> **Transcribed page contents**:
[Start of section]

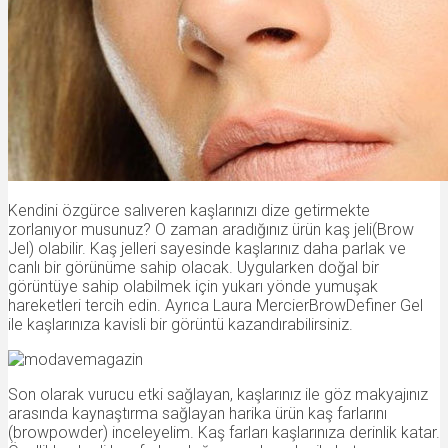
Kendini özgürce salıveren kaşlarınızı dize getirmekte
zorlanıyor musunuz? O zaman aradığınız ürün kaş jeli(Brow
Jel) olabilir. Kaş jelleri sayesinde kaşlarınız daha parlak ve
canlı bir görünüme sahip olacak. Uygularken doğal bir
görüntüye sahip olabilmek için yukarı yönde yumuşak
hareketleri tercih edin. Ayrıca Laura MercierBrowDefiner Gel
ile kaşlarınıza kavisli bir görüntü kazandırabilirsiniz.
Son olarak vurucu etki sağlayan, kaşlarınız ile göz makyajınız
arasında kaynaştırma sağlayan harika ürün kaş farlarını
(browpowder) inceleyelim. Kaş farları kaşlarınıza derinlik katar.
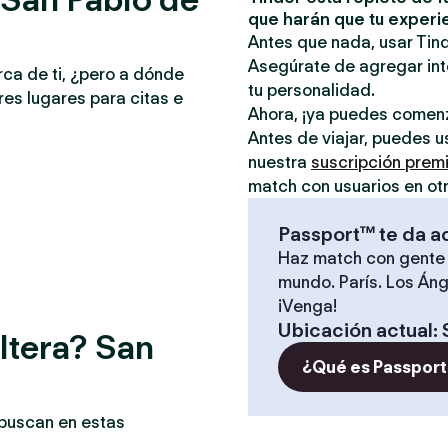
que harán que tu experi
Antes que nada, usar Tind
Asegúrate de agregar inte
rca de ti, ¿pero a dónde
tu personalidad.
es lugares para citas e
Ahora, ¡ya puedes comen
Antes de viajar, puedes u
nuestra
suscripción prem
match con usuarios en ot
Passport™ te da a
Haz match con gente 
mundo. París. Los Áng
¡Venga!
Ubicación actual
:
ltera? San
¿Qué es Passport
 buscan en estas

[End of section]

> **REQUIRED WORK**:
Leave out the pictures, then copy all the remaining text in the records exactly.

> **EXERCISE RESPONSE**:
Kendini özgürce salıveren kaşlarınızı dize getirmekte
zorlanıyor musunuz? O zaman aradığınız ürün kaş jeli(Brow
Jel) olabilir. Kaş jelleri sayesinde kaşlarınız daha parlak ve
canlı bir görünüme sahip olacak. Uygularken doğal bir
görüntüye sahip olabilmek için yukarı yönde yumuşak
hareketleri tercih edin. Ayrıca Laura MercierBrowDefiner Gel
ile kaşlarınıza kavisli bir görüntü kazandırabilirsiniz.
Son olarak vurucu etki sağlayan, kaşlarınız ile göz makyajınız
arasında kaynaştırma sağlayan harika ürün kaş farlarını
(browpowder) inceleyelim. Kaş farları kaşlarınıza derinlik katar.
que harán que tu experi
Antes que nada, usar Tind
Asegúrate de agregar inte
rca de ti, ¿pero a dónde
tu personalidad.
es lugares para citas e
Ahora, ¡ya puedes comen
Antes de viajar, puedes u
nuestra
suscripción prem
match con usuarios en ot
Passport™ te da a
Haz match con gente 
mundo. París. Los Áng
¡Venga!
Ubicación actual
:
ltera? San
¿Qué es Passport
 buscan en estas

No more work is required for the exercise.